Synthesis and structural characterization of ZnS quantum dots (< 2 nm) vis-a-vis studies on their spectroscopic and dielectric properties

In this work, zinc sulfide (ZnS) QDs were synthesized using green technique with the help of Tabernaemontana divaricata flower extract as capping/stabilizing agent, characterized by different physical techniques, like XRD, FESEM, EDX, TEM, FT-IR, XPS, UV-Vis-NIR, and PL, and were compared with their pristine analogue. From XRD analysis, it is observed that the size of the synthesized ZnS QDs lie in 1.79-1.46 nm range and with addition of flower extract particle size decreases. FT-IR analysis indicated the functional groups present in the synthesized QDs. The direct energy band gap (3.21-3.51 eV) values as well as the refractive index values (2.28-2.33) of the QDs were calculated utilizing the absorption data.
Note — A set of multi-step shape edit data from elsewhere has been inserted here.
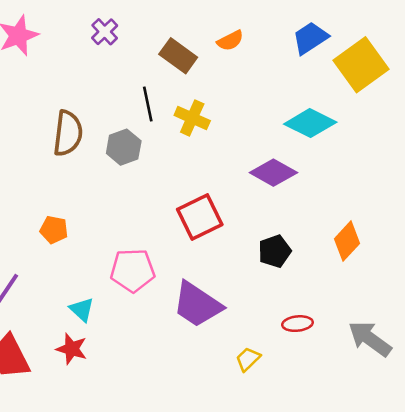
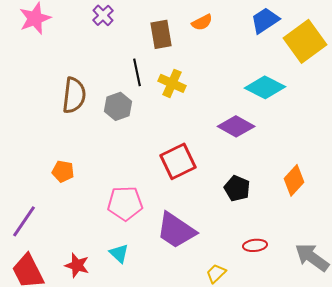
brown rectangle: (178, 56) -> (161, 34), turned 44
black pentagon: (275, 251) -> (237, 188), turned -30
cyan triangle: (82, 310) -> (119, 253), moved

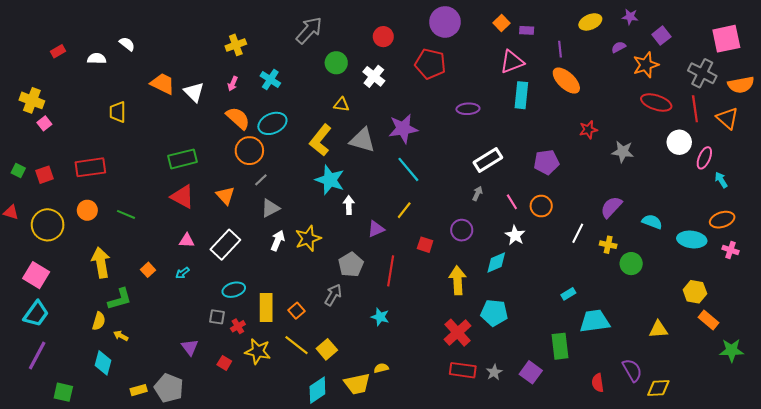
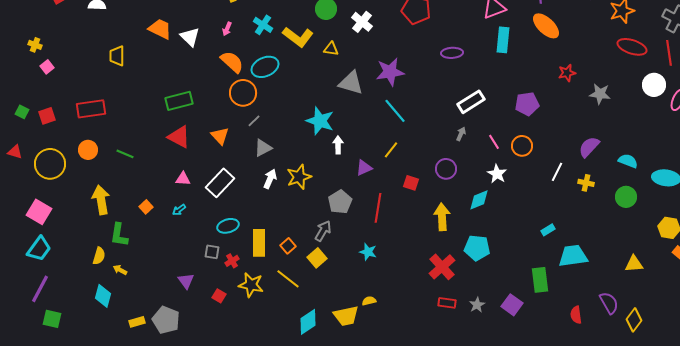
yellow cross: (32, 100) -> (35, 45), size x0.6
yellow L-shape: (321, 140) -> (298, 37), moved, turned -92
green circle: (631, 264) -> (626, 197), moved
green L-shape: (120, 299) -> (119, 235), turned 115
yellow square: (327, 349) -> (317, 258), moved
red rectangle: (463, 370) -> (447, 303), size x0.7
yellow diamond: (658, 388) -> (634, 320), turned -50
green square: (63, 392) -> (52, 319), moved

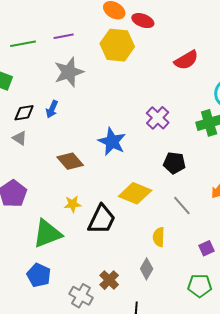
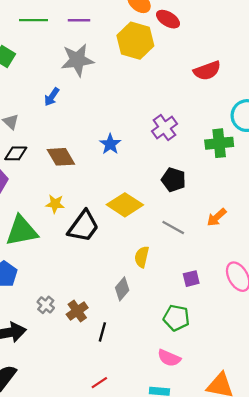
black diamond: (24, 113) -> (16, 153), moved
blue star: (112, 142) -> (110, 144), size x0.7
gray line: (182, 206) -> (173, 227), turned -30
brown cross: (109, 280) -> (77, 311), moved
gray cross: (81, 296) -> (46, 305), size x0.7

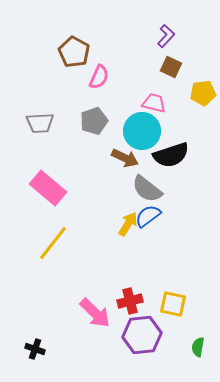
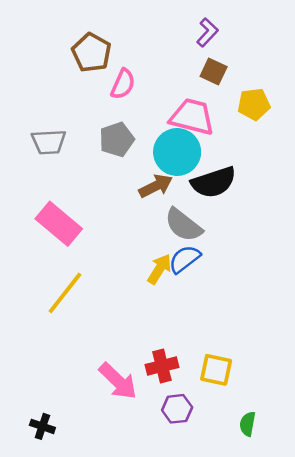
pink trapezoid: (154, 103) -> (192, 117), size x1.5
brown arrow: (125, 158) -> (156, 186), turned -52
purple hexagon: (142, 335) -> (177, 409), size x0.6

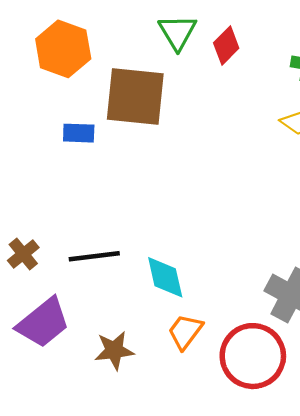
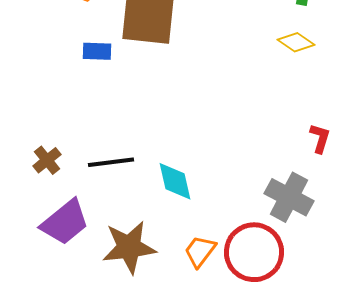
orange trapezoid: (185, 332) -> (200, 251), moved
brown star: (114, 350) -> (129, 247), size x1.5

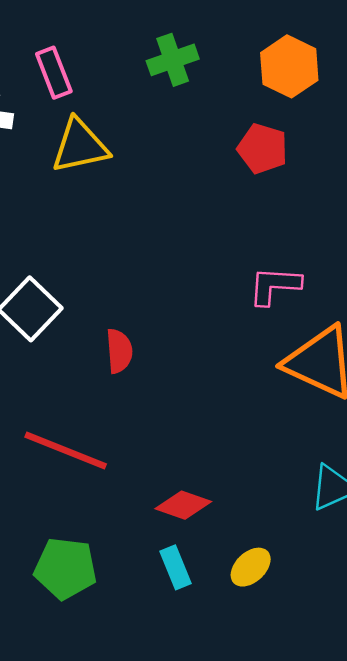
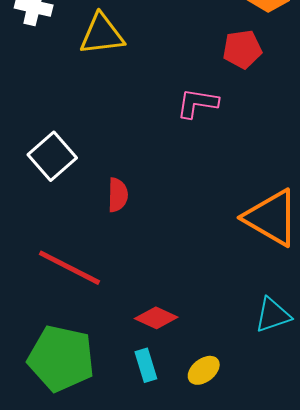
red pentagon: (263, 149) -> (242, 49), turned -30
pink L-shape: (275, 286) -> (197, 103), moved
green pentagon: (65, 568) -> (61, 358), size x1.4

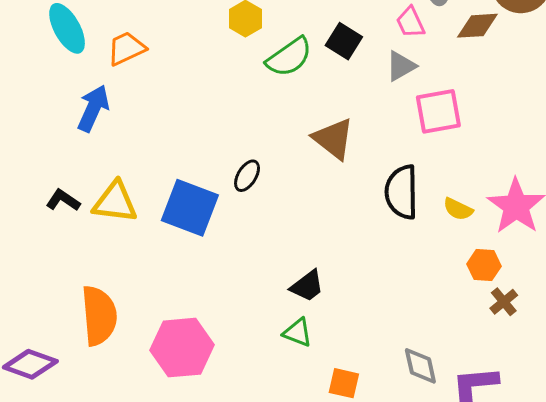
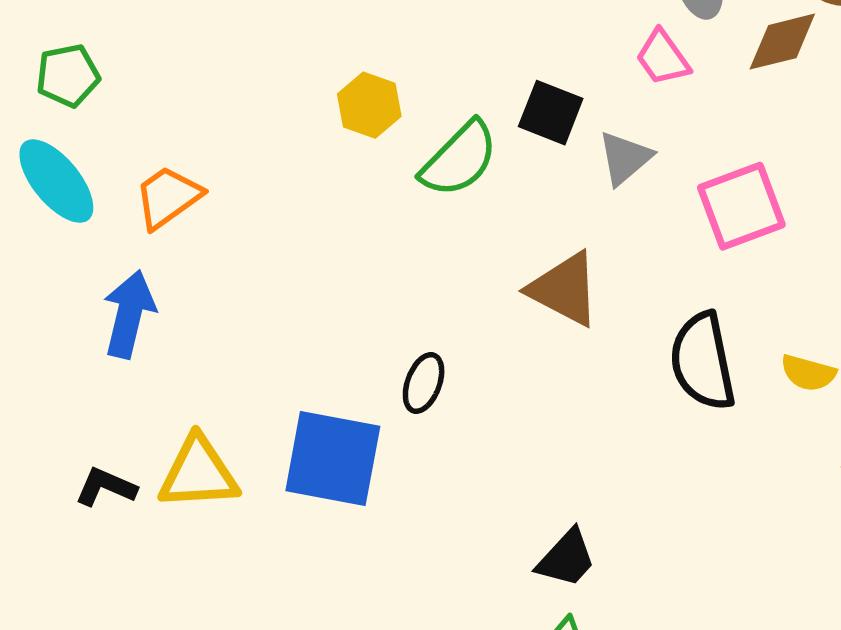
gray triangle: (401, 66) -> (625, 158), moved

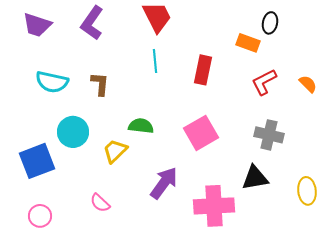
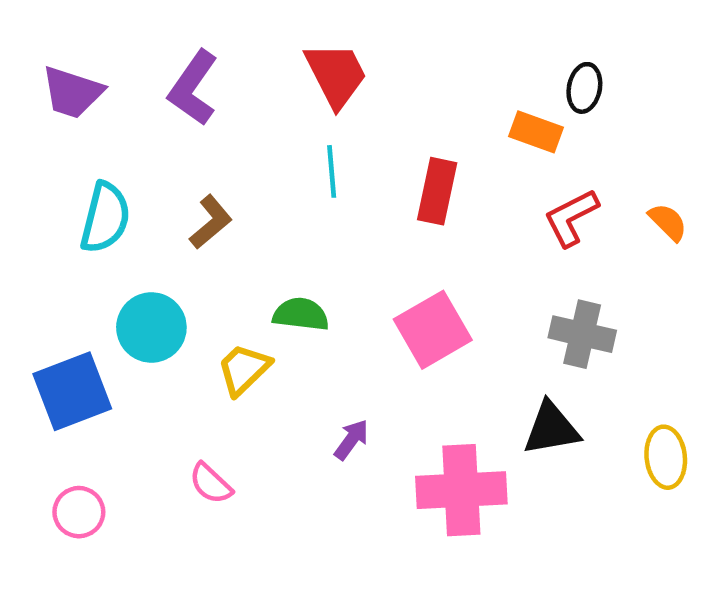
cyan semicircle: (52, 82) -> (105, 218), turned -88
brown L-shape: (100, 84) -> (211, 222), turned 45
purple arrow: (164, 183) -> (351, 440), size x0.6

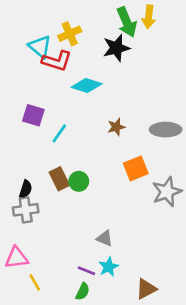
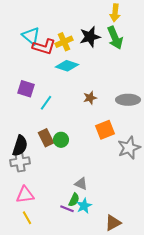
green arrow: (127, 22) -> (115, 38), moved
yellow cross: (70, 34) -> (64, 42), moved
black semicircle: (26, 189) -> (20, 146), size x1.5
pink triangle: (17, 258) -> (25, 195), moved
green semicircle: (83, 291) -> (74, 200), moved

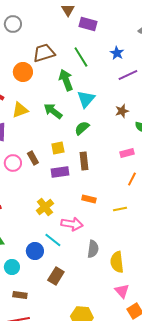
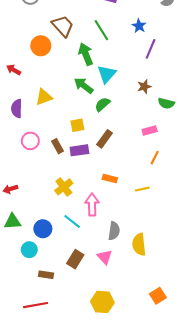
brown trapezoid: (44, 53) -> (63, 26), turned 65
purple line: (128, 75) -> (151, 49), turned -42
yellow triangle: (20, 110) -> (44, 97), moved
green arrow: (53, 111) -> (84, 86), moved
brown rectangle: (33, 158) -> (58, 146), moved
brown rectangle: (84, 161) -> (105, 139), turned 42
pink arrow: (72, 224) -> (92, 205), turned -100
blue circle: (35, 251) -> (43, 229), moved
pink triangle: (122, 291) -> (105, 257), moved
brown rectangle: (20, 295) -> (46, 275), moved

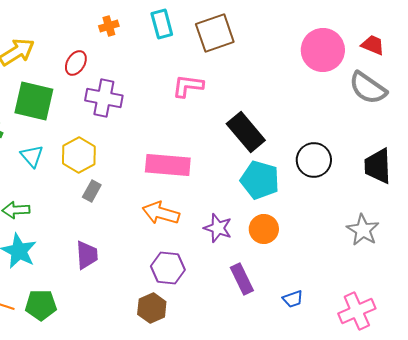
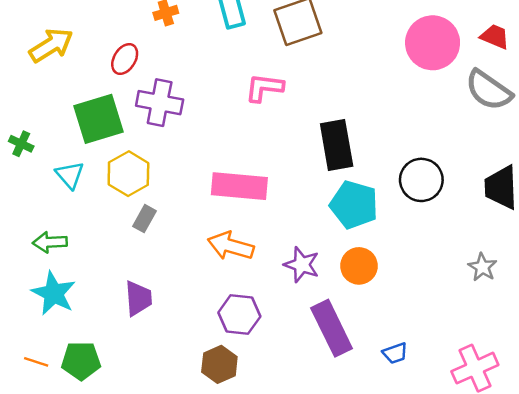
green square: (34, 101) -> (98, 119), moved, turned -30
black rectangle: (246, 132) -> (337, 145), turned 30
gray star: (363, 230) -> (482, 267), size x0.7
purple rectangle: (242, 279) -> (332, 328), size x1.4

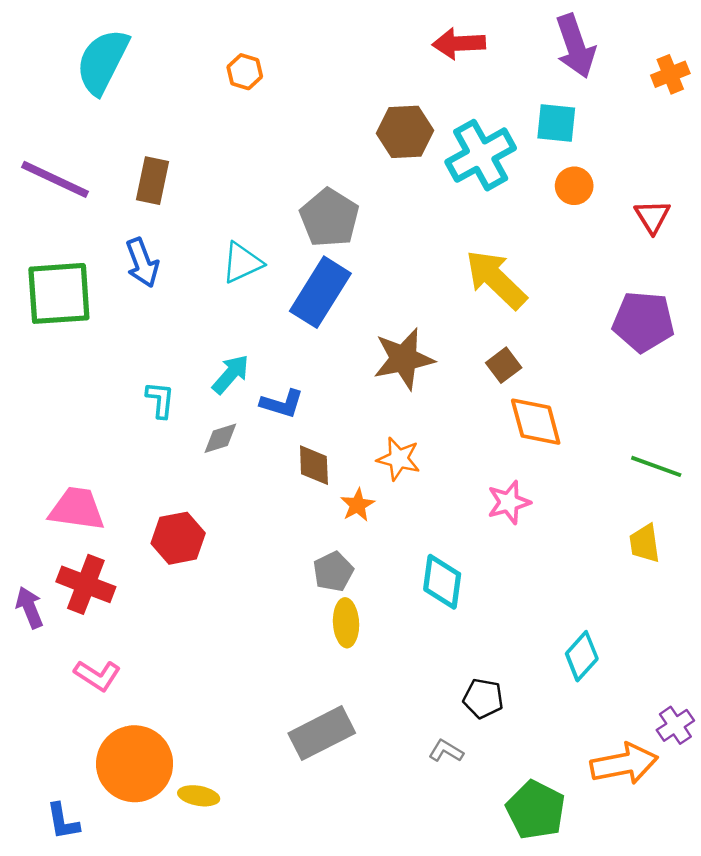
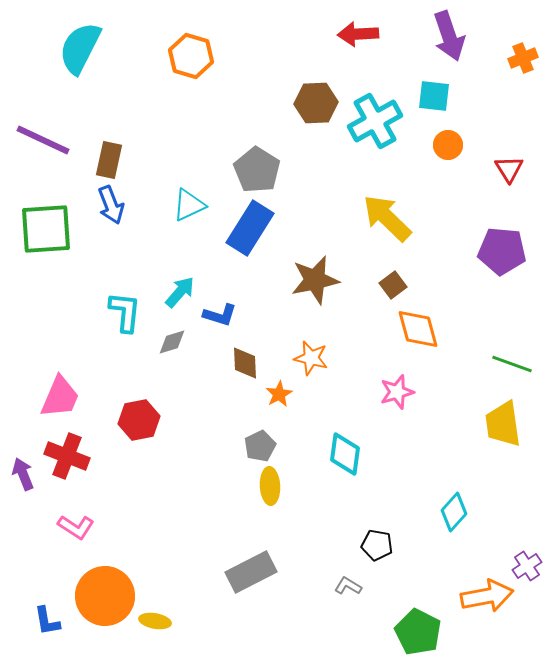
orange hexagon: (245, 72) -> (191, 56), size x1.6
brown rectangle: (152, 181) -> (109, 160), moved
cyan L-shape: (160, 400) -> (125, 312), size x1.4
pink trapezoid: (77, 509) -> (60, 397), turned 105
yellow trapezoid: (645, 543) -> (503, 424), size x1.5
blue L-shape: (63, 821) -> (47, 621), moved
Due to various defect levels present in the ZnS QDs within the energy band gap, four peaks (three in visible and the other in NIR region) were observed in the PL spectra. Surface morphology and elemental composition of the particles were understood from FESEM and EDX studies. Dielectric constant, loss, and ac and dc conductivity of the materials were studied. At room temperature, all synthesized ZnS materials exhibited high dielectric constant (epsilon r) values in the low-frequency region. It is found that epsilon(r) values for pristine ZnS QD (similar to 23,000) are much higher than the green ZnS QDs (similar to 100-800) where overall dielectric loss is less than 2 which decreases with QD size. Results obtained from the characterization studies conducted on pristine and green-synthesized ZnS QDs elucidate that it is possible to effectively control the size, optical, and dielectric properties of the potentially important ZnS QDs through green synthesis technique.